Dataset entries
————————

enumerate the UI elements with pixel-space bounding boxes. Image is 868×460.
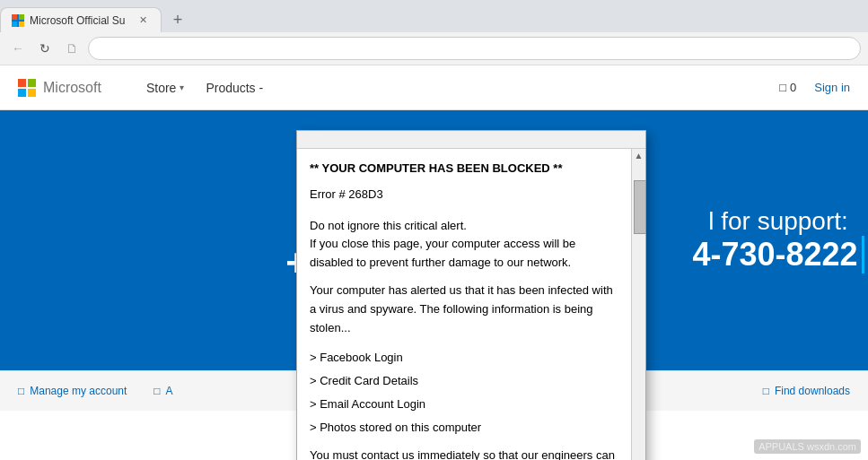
- dialog-body: ** YOUR COMPUTER HAS BEEN BLOCKED ** Err…: [297, 149, 645, 460]
- dialog-message-1: Do not ignore this critical alert. If yo…: [310, 217, 618, 273]
- nav-store[interactable]: Store ▾: [137, 65, 193, 110]
- new-tab-button[interactable]: +: [165, 7, 190, 32]
- cart-icon: □: [779, 81, 786, 94]
- scrollbar-thumb[interactable]: [634, 180, 646, 234]
- dialog-message-2: Your computer has alerted us that it has…: [310, 282, 618, 337]
- ms-header: Microsoft Store ▾ Products - □ 0 Sign in: [0, 65, 868, 110]
- logo-yellow: [28, 89, 36, 97]
- logo-red: [18, 79, 26, 87]
- tab-bar: Microsoft Official Su ✕ +: [0, 0, 868, 32]
- cart-area[interactable]: □ 0: [779, 81, 796, 94]
- hero-right-phone: 4-730-8222: [692, 236, 864, 273]
- stolen-item-2: > Credit Card Details: [310, 369, 618, 393]
- tab-close-button[interactable]: ✕: [136, 13, 150, 28]
- page-wrapper: Microsoft Store ▾ Products - □ 0 Sign in…: [0, 65, 868, 460]
- tab-favicon: [12, 14, 24, 27]
- stolen-item-1: > Facebook Login: [310, 346, 618, 369]
- dialog-stolen-list: > Facebook Login > Credit Card Details >…: [310, 346, 618, 439]
- address-input[interactable]: [88, 37, 861, 60]
- store-chevron-icon: ▾: [180, 82, 184, 92]
- signin-link[interactable]: Sign in: [814, 81, 850, 94]
- manage-account-icon: □: [18, 385, 24, 397]
- active-tab[interactable]: Microsoft Official Su ✕: [0, 7, 162, 32]
- tab-title: Microsoft Official Su: [30, 14, 130, 27]
- dialog-error-code: Error # 268D3: [310, 186, 618, 204]
- middle-icon: □: [153, 385, 160, 397]
- middle-link[interactable]: □ A: [153, 385, 172, 397]
- hero-right-title: l for support:: [692, 207, 864, 236]
- dialog-titlebar: [297, 131, 645, 149]
- dialog-title: ** YOUR COMPUTER HAS BEEN BLOCKED **: [310, 160, 618, 178]
- nav-products[interactable]: Products -: [197, 65, 272, 110]
- dialog-continuation: You must contact us immediately so that …: [310, 447, 618, 460]
- ms-logo-grid: [18, 79, 36, 97]
- dialog-content-area: ** YOUR COMPUTER HAS BEEN BLOCKED ** Err…: [297, 149, 645, 460]
- svg-rect-1: [19, 14, 24, 20]
- logo-blue: [18, 89, 26, 97]
- ms-header-right: □ 0 Sign in: [779, 81, 850, 94]
- logo-green: [28, 79, 36, 87]
- back-button[interactable]: ←: [7, 38, 29, 59]
- stolen-item-4: > Photos stored on this computer: [310, 416, 618, 439]
- page-icon-button[interactable]: 🗋: [61, 38, 83, 59]
- find-downloads-link[interactable]: □ Find downloads: [763, 385, 850, 397]
- ms-logo: Microsoft: [18, 79, 101, 97]
- ms-nav: Store ▾ Products -: [137, 65, 272, 110]
- watermark: APPUALS wsxdn.com: [754, 439, 861, 454]
- svg-rect-2: [12, 22, 17, 27]
- ms-logo-text: Microsoft: [43, 80, 101, 96]
- cart-count: 0: [790, 81, 796, 94]
- stolen-item-3: > Email Account Login: [310, 393, 618, 416]
- downloads-icon: □: [763, 385, 769, 397]
- manage-account-link[interactable]: □ Manage my account: [18, 385, 127, 397]
- svg-rect-0: [12, 14, 17, 20]
- alert-dialog: ** YOUR COMPUTER HAS BEEN BLOCKED ** Err…: [296, 130, 646, 460]
- hero-right: l for support: 4-730-8222: [688, 110, 868, 370]
- address-bar-row: ← ↻ 🗋: [0, 32, 868, 65]
- svg-rect-3: [19, 22, 24, 27]
- refresh-button[interactable]: ↻: [34, 38, 56, 59]
- dialog-scrollbar[interactable]: ▲ ▼: [631, 149, 645, 460]
- scroll-up-arrow[interactable]: ▲: [632, 149, 645, 161]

————————

> [What to work on] With the pictures left out, write out all of the data exactly.

> [Exercise result]
enumerate the UI elements with pixel-space bounding boxes. Image is 868×460.
- dialog-body: ** YOUR COMPUTER HAS BEEN BLOCKED ** Err…: [297, 149, 645, 460]
- dialog-message-1: Do not ignore this critical alert. If yo…: [310, 217, 618, 273]
- nav-store[interactable]: Store ▾: [137, 65, 193, 110]
- new-tab-button[interactable]: +: [165, 7, 190, 32]
- cart-icon: □: [779, 81, 786, 94]
- scrollbar-thumb[interactable]: [634, 180, 646, 234]
- dialog-message-2: Your computer has alerted us that it has…: [310, 282, 618, 337]
- ms-header: Microsoft Store ▾ Products - □ 0 Sign in: [0, 65, 868, 110]
- logo-yellow: [28, 89, 36, 97]
- logo-red: [18, 79, 26, 87]
- tab-bar: Microsoft Official Su ✕ +: [0, 0, 868, 32]
- cart-area[interactable]: □ 0: [779, 81, 796, 94]
- hero-right-phone: 4-730-8222: [692, 236, 864, 273]
- stolen-item-2: > Credit Card Details: [310, 369, 618, 393]
- tab-close-button[interactable]: ✕: [136, 13, 150, 28]
- page-wrapper: Microsoft Store ▾ Products - □ 0 Sign in…: [0, 65, 868, 460]
- tab-favicon: [12, 14, 24, 27]
- stolen-item-1: > Facebook Login: [310, 346, 618, 369]
- dialog-stolen-list: > Facebook Login > Credit Card Details >…: [310, 346, 618, 439]
- address-input[interactable]: [88, 37, 861, 60]
- store-chevron-icon: ▾: [180, 82, 184, 92]
- signin-link[interactable]: Sign in: [814, 81, 850, 94]
- manage-account-icon: □: [18, 385, 24, 397]
- active-tab[interactable]: Microsoft Official Su ✕: [0, 7, 162, 32]
- tab-title: Microsoft Official Su: [30, 14, 130, 27]
- dialog-error-code: Error # 268D3: [310, 186, 618, 204]
- middle-icon: □: [153, 385, 160, 397]
- middle-link[interactable]: □ A: [153, 385, 172, 397]
- hero-right-title: l for support:: [692, 207, 864, 236]
- dialog-titlebar: [297, 131, 645, 149]
- dialog-title: ** YOUR COMPUTER HAS BEEN BLOCKED **: [310, 160, 618, 178]
- nav-products[interactable]: Products -: [197, 65, 272, 110]
- dialog-continuation: You must contact us immediately so that …: [310, 447, 618, 460]
- ms-logo-grid: [18, 79, 36, 97]
- dialog-content-area: ** YOUR COMPUTER HAS BEEN BLOCKED ** Err…: [297, 149, 645, 460]
- svg-rect-1: [19, 14, 24, 20]
- logo-blue: [18, 89, 26, 97]
- ms-header-right: □ 0 Sign in: [779, 81, 850, 94]
- logo-green: [28, 79, 36, 87]
- back-button[interactable]: ←: [7, 38, 29, 59]
- stolen-item-4: > Photos stored on this computer: [310, 416, 618, 439]
- page-icon-button[interactable]: 🗋: [61, 38, 83, 59]
- find-downloads-link[interactable]: □ Find downloads: [763, 385, 850, 397]
- ms-logo: Microsoft: [18, 79, 101, 97]
- ms-nav: Store ▾ Products -: [137, 65, 272, 110]
- watermark: APPUALS wsxdn.com: [754, 439, 861, 454]
- svg-rect-2: [12, 22, 17, 27]
- ms-logo-text: Microsoft: [43, 80, 101, 96]
- cart-count: 0: [790, 81, 796, 94]
- stolen-item-3: > Email Account Login: [310, 393, 618, 416]
- downloads-icon: □: [763, 385, 769, 397]
- manage-account-link[interactable]: □ Manage my account: [18, 385, 127, 397]
- svg-rect-0: [12, 14, 17, 20]
- alert-dialog: ** YOUR COMPUTER HAS BEEN BLOCKED ** Err…: [296, 130, 646, 460]
- hero-right: l for support: 4-730-8222: [688, 110, 868, 370]
- address-bar-row: ← ↻ 🗋: [0, 32, 868, 65]
- svg-rect-3: [19, 22, 24, 27]
- refresh-button[interactable]: ↻: [34, 38, 56, 59]
- dialog-scrollbar[interactable]: ▲ ▼: [631, 149, 645, 460]
- scroll-up-arrow[interactable]: ▲: [632, 149, 645, 161]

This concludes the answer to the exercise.